S’attaquant à l’un des sujets les plus difficiles de notre époque, l’irréconciliable conflit entre ceux qui s’engagent pour la cause environnementale et ceux qui peinent à survivre économiquement, Nakache et Toledano nous livrent un film trop tiède. Mais heureusement, très drôle.
Une année difficile s’ouvre sur une idée simple mais formidable, que nous ne spoilerons pas, et qui illustre parfaitement le concept « politique » d’une année « difficile »… et comment on passe peu à peu à une « vie difficile », qui aurait été un titre parfait pour le nouveau film de Toledano et Nakache. Une vie difficile, comme celle d’Albert (Pio Marmaï, parfait) et celle de Bruno (Jonathan Cohen, tout aussi parfait), tous deux surendettés et au bord du gouffre… Jusqu’à ce que le hasard les mette au contact d’une bande de bobos écolos activistes, en lesquels ils voient la possibilité de tirer quelques avantages financiers. Mais, bien sûr, rien ne se passera comme prévu…

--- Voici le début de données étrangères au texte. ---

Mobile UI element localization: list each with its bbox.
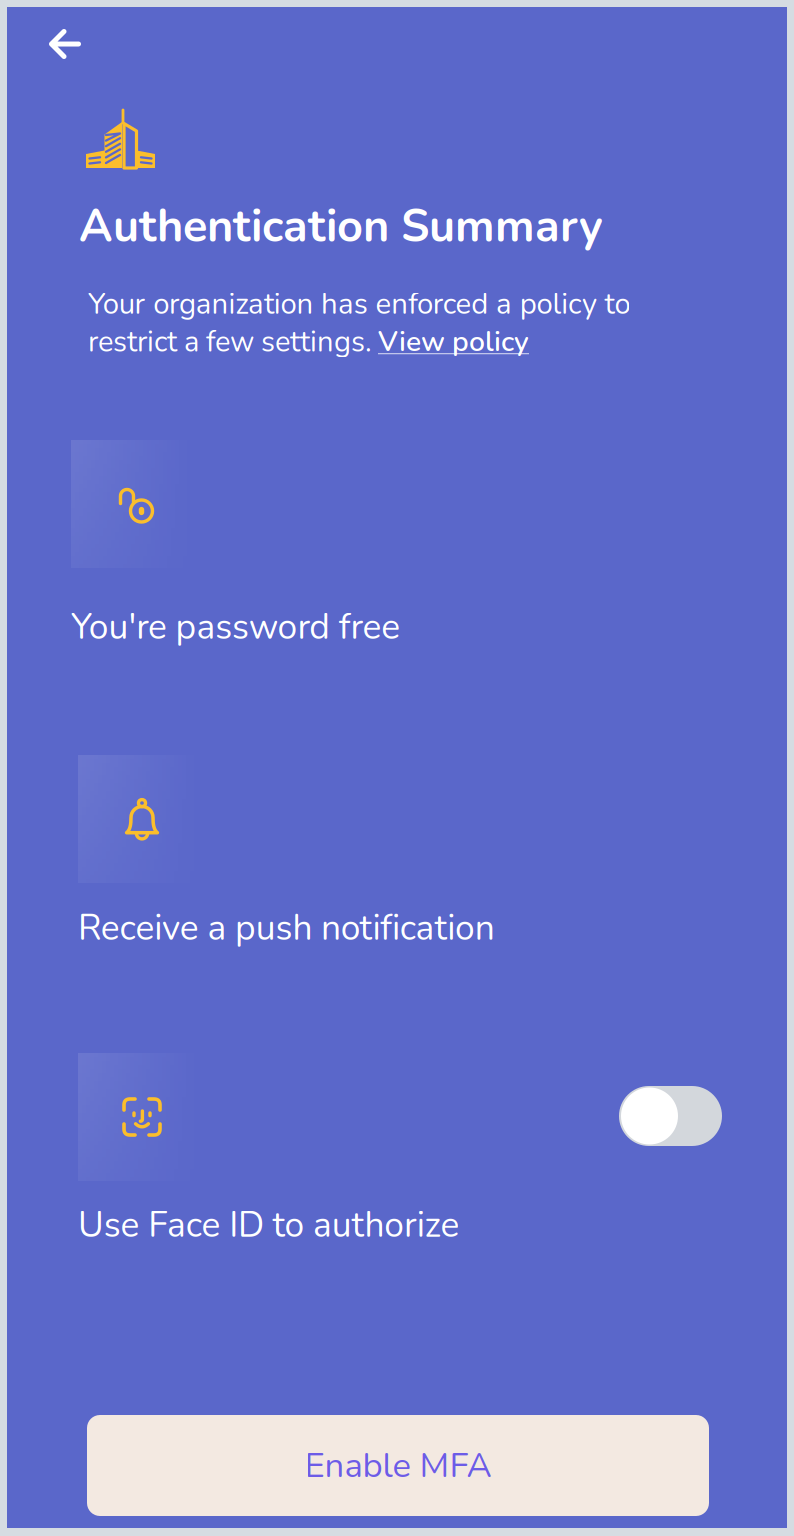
staticText: Receive a push notification xyxy=(78,904,495,952)
staticText: You're password free xyxy=(71,603,400,651)
staticText: View policy xyxy=(378,322,529,361)
staticText: restrict a few settings. xyxy=(88,322,378,362)
staticText: Your organization has enforced a policy … xyxy=(88,284,630,324)
button[interactable]: Enable MFA xyxy=(87,1415,709,1516)
staticText: Authentication Summary xyxy=(79,196,603,258)
button[interactable]: Use Face ID to authorize xyxy=(619,1086,722,1146)
staticText: Enable MFA xyxy=(304,1442,492,1489)
staticText: Use Face ID to authorize xyxy=(78,1201,459,1249)
button[interactable]: View policy xyxy=(378,322,529,361)
button[interactable]: Back xyxy=(35,16,95,72)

Inspirés par la théorie optimiste, partagée pendant le confinement, que le monde serait différent une fois la crise du Covid terminée, Nakache et Toledano ont écrit leur film le plus politique, potentiellement le plus audacieux : il s’agit ni plus ni moins de sourire des activistes écolos dont les actions ne servent à rien, mais de reconnaître qu’ils ont pourtant totalement raison face à l’inertie générale. Et de pointer la folie planétaire de la surconsommation, qui ruine la planète mais aussi la structure sociale et l’équilibre mental de tous. Plein de belles idées, justes et tout, mais qui, en soit ne font pas un film. La vraie intelligence du scénario, c’est de rappeler qu’on ne peut guère se préoccuper de l’avenir, même si c’est celui de la planète et de ses enfants, quand on arrive à peine à survivre à chaque journée du présent. Et là, une année difficile touche juste, et peut même mettre mal à l’aise, en dépit de l’inévitable recherche d’un film qui soit suffisamment consensuel pour rester une véritable comédie populaire.
Ce sujet est même potentiellement trop ambitieux pour un film grand public, et Toledano et Nakache ménagent la chèvre et le chou, flanchent avant d’atteindre la virulence folle de la grande comédie italienne des années 60-70 qu’ils prennent pour modèle. Ils choisissent la tiédeur, l’échappatoire facile de la rom com, qui ne fonctionne qu’à moitié parce qu’ils n’ont pas écrit un rôle réellement convaincant pour la pourtant talentueuse Noémie Merlant. Et ils finissent par bâcler leurs intrigues, avec une dernière partie mal écrite, illogique, frustrante parce que les conflits sont abandonnés sans résolution réelle. Heureusement, et on soupçonne d’ailleurs que ce soit là à la fois l’origine de l’idée du film et sa destination prévue, une année difficile se clôt sur une superbe idée, presque poétique, qui rachète in extremis les maladresses scénaristique qui ont précédé.
Il reste que ce que tout le monde retiendra probablement de une année difficile, c’est son efficacité comique – il s’agit du film le plus drôle du tandem depuis Intouchables -, qui est avant tout le résultat de l’énergie et du sens du timing de Marmaï et de Cohen, sans oublier le toujours formidable Mathieu Amalric. Et finalement, si la planète n’est pas sauvée, eh bien, voir une comédie française ambitieuse, bienveillante, qui n’est jamais vulgaire, qui nous parle de nous, de nos difficultés quotidiennes et de nos angoisses, et qui plus est, est bien filmée, bien mise en scène, et assortie d’une BO proprement jouissive (Chic, les Doors, Bowie, etc.), c’est en soi un vrai petit miracle.
Eric Debarnot
tu as oublié de citer Brel ;-)
ça t’étonne ? :)
non pas vraiment puisque c’est français ;-)… mais quand même, Monsieur Brel…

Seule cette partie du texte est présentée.